By Shelley Budd
Next month will be hectic, yet delightful – the message inside my fortune cookie, received after a meal at the Roundel Café. (2465 East Hastings St.) I bought it, this time more so than after an order-in Chinese feast. It was something about the Café itself; it was unexpected.

I’m smack in the middle of East Hastings and Nanaimo crossroads in search of a reputable vintage boutique, called Tiger, Tiger. A man carting newspapers compliments my smile, which I didn’t think I had on. It’s sunny outside, for the first time all day.

You can imagine my disappointment in traveling out to this parched commercial strip to find the store boarded up and closed for good. Alas, I roll with the punches and decide to take a seat in the café next door, whose sign stands out like a sore thumb amongst the run-down Lotto store (a room where 3 unassociated, unkempt men idly watch television), a Discount Butcher Shop with a window full of meat and pies, and other lackluster establishments.

Sliding doors at the front of the Roundel Café open to the street and I take note of the skinny, tattooed dude and his pretty girlfriend enjoying a chat by a window table. A screeching, “Come on in!” is directed to me. Behind the bar, about 5 and half feet and round, with a nearly shaved head, the server waves, and you could say, smiles. It’s more of a squinting of the eyes coupled with her movement towards me, but it seems the intention was to give something of an impression of a smile. She gives the bar-top a whack as she maneuvers out from alongside it, and my attention is diverted to the 3, goofy, unshaven men, sipping from longnecks on stools, giving me little nods and glances, stupid from the afternoon drink. They seem nice enough.

While seating me, my server explains the place isn’t usually this quiet, that Thursdays and Friday nights are busy for the cheap beer & burgers combo: $10 on Thursdays cause it’s beef, and $11 on Fridays for Tofu – they make the best Tofu burgers in town – the beers local, R&B Brewing, Red Devil, and Monday’s like an industry day so it’s always busy then, but Tuesdays – quiet.
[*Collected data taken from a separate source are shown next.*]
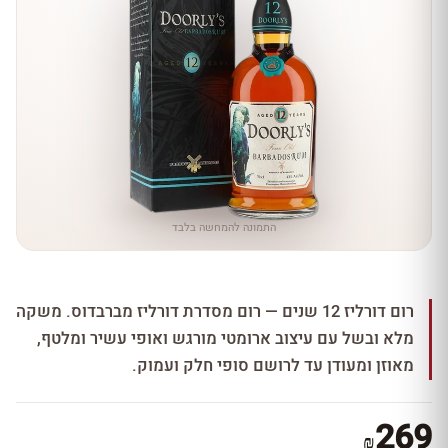
התמונה להמחשה בלבד
רום דורליז 12 שנים — רום מסדרת דורליז מברבדוס. משקה
מלא ובשל עם עיצוב ארומטי מורגש ואופי עשיר ומלטף,
מאוזן ומעודן עד לרושם סופי חלק ועמוק.
269
₪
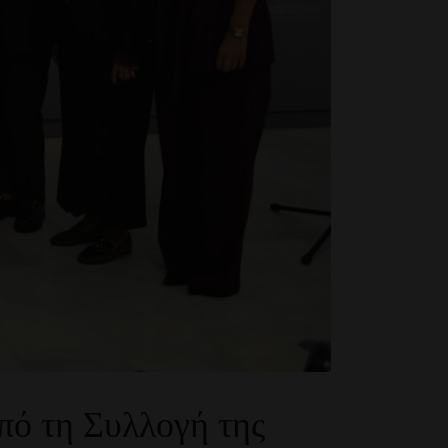
πό τη Συλλογή της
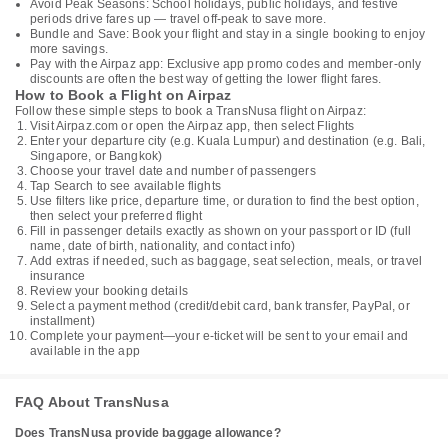
Avoid Peak Seasons: School holidays, public holidays, and festive
periods drive fares up — travel off-peak to save more.
Bundle and Save: Book your flight and stay in a single booking to enjoy
more savings.
Pay with the Airpaz app: Exclusive app promo codes and member-only
discounts are often the best way of getting the lower flight fares.
How to Book a Flight on Airpaz
Follow these simple steps to book a TransNusa flight on Airpaz:
Visit Airpaz.com or open the Airpaz app, then select Flights
Enter your departure city (e.g. Kuala Lumpur) and destination (e.g. Bali,
Singapore, or Bangkok)
Choose your travel date and number of passengers
Tap Search to see available flights
Use filters like price, departure time, or duration to find the best option,
then select your preferred flight
Fill in passenger details exactly as shown on your passport or ID (full
name, date of birth, nationality, and contact info)
Add extras if needed, such as baggage, seat selection, meals, or travel
insurance
Review your booking details
Select a payment method (credit/debit card, bank transfer, PayPal, or
installment)
Complete your payment—your e-ticket will be sent to your email and
available in the app
FAQ About TransNusa
Does TransNusa provide baggage allowance?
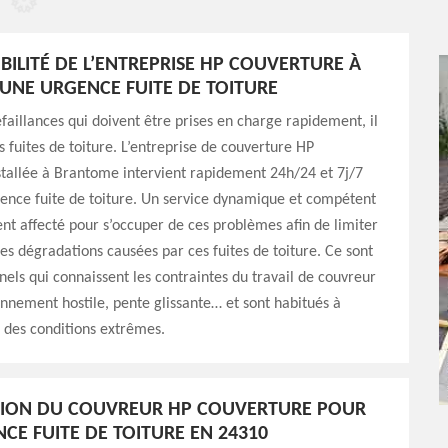
IBILITÉ DE L’ENTREPRISE HP COUVERTURE À
UNE URGENCE FUITE DE TOITURE
défaillances qui doivent être prises en charge rapidement, il
s fuites de toiture. L’entreprise de couverture HP
tallée à Brantome intervient rapidement 24h/24 et 7j/7
ence fuite de toiture. Un service dynamique et compétent
nt affecté pour s’occuper de ces problèmes afin de limiter
 dégradations causées par ces fuites de toiture. Ce sont
nels qui connaissent les contraintes du travail de couvreur
nnement hostile, pente glissante… et sont habitués à
s des conditions extrêmes.
TION DU COUVREUR HP COUVERTURE POUR
CE FUITE DE TOITURE EN 24310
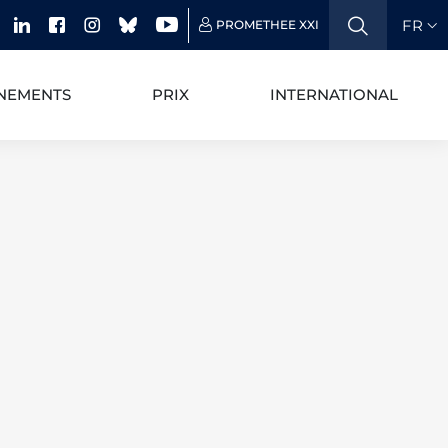
FR
PROMETHEE XXI
NEMENTS
PRIX
INTERNATIONAL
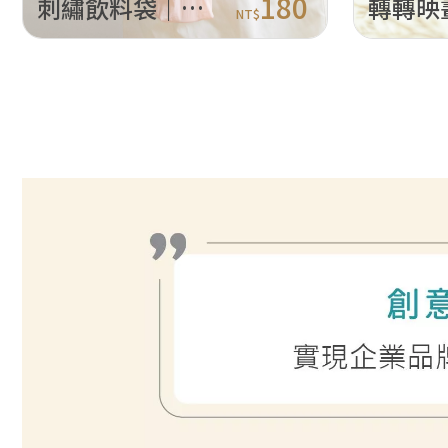
180
刺繡飲料袋｜經典珍奶
NT$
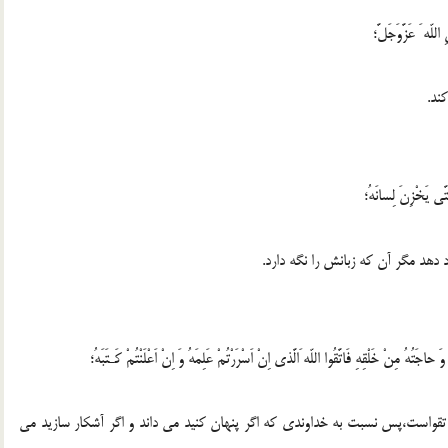
ند.
د دهد مگر آن كه زبانش را نگه دارد.
 تقواست،پس نسبت به خداوندى كه اگر پنهان كنيد مى داند و اگر آشكار سازيد مى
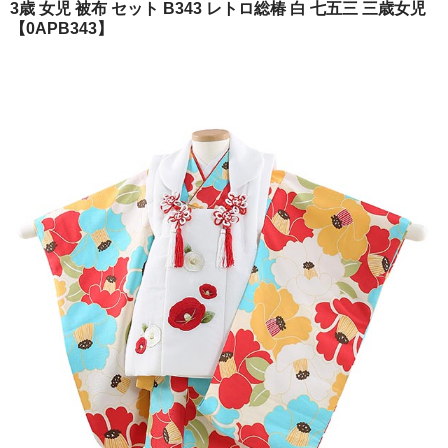
3歳 女児 被布 セット B343 レトロ総椿 白 七五三 三歳女児
ご注文の流れ
【0APB343】
よくあるご質問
A sigh. A life-long server always has plenty to say, even on a slow day. I order a Chai Milkshake.

Huge Lori Sokoluk paintings line the wall above chrome booths, and I wonder if it’s our server who painted them. They’re really nice, pastels and even-richer desert tones, washed-out landscapes with a calm, dreamy quality; a nice distraction from some of the unfinished details inside, like the raw, unfinished wood lodged between the sliding doors, or the random curtains covering who knows what on an opposite wall, turning these into endearing character. The milkshake is sweet and cold and tasty. It comes direct out of the mixer in its frosted silver sleeve.

Another couple enters the Café, apt time-travelers from the late ’50’s, she with a sprained ankle, which is promptly given refuge by the server under one of their vintage-as-fuck chairs, as she explains that she guesses they’re here for lunch, not breakfast, but there’s pancakes on special if that’s of interest. I decide she is not Lori, the painter.

They make their own ketchup here. And other stuff too – everything’s made in house, of course. And they use free-range eggs, organic produce, the works. The ketchup is really, really good – I have some with the potatoes accompanying my chicken, apple and brie wrap, which is served without the frills and I like it. Barebones whole-wheat wrap, a little sweetness from the apple, and a lot of creaminess from the brie, some lettuce, all of it very lightly grilled. It’s just like the whole place, the café: a little sweet, pretty warm, nothing fancy about it. A server who’s weird enough to make you wonder what’s in the ketchup, but it’s so good for it not to matter at all. Someone else enters, she could be a prostitute coming off from a shift, or someone whose husband beats her. She’s here, among the blue-collar drinkers at the little bar, and hipsters dining coupled, or quickly and alone, and everyone fits in perfectly.

The server approaches the woman and asks if she’ll have anything, mentioning too that unfortunately it’s no longer the Florentine soup, because that was delicious, but she thinks zucchini, a vegetarian soup. Suddenly I’m aware of the way I might be perceived by patrons at the Café where I work, often as quiet as this one today, and I feel relieved that I’ve just put in my two weeks notice.

The bill comes with a fortune cookie. I’m satisfied, in a very settling way, with my experience on East Hastings. I think I’ll go back some time, and try another plate, if only for the feeling of being inside the Roundel Café.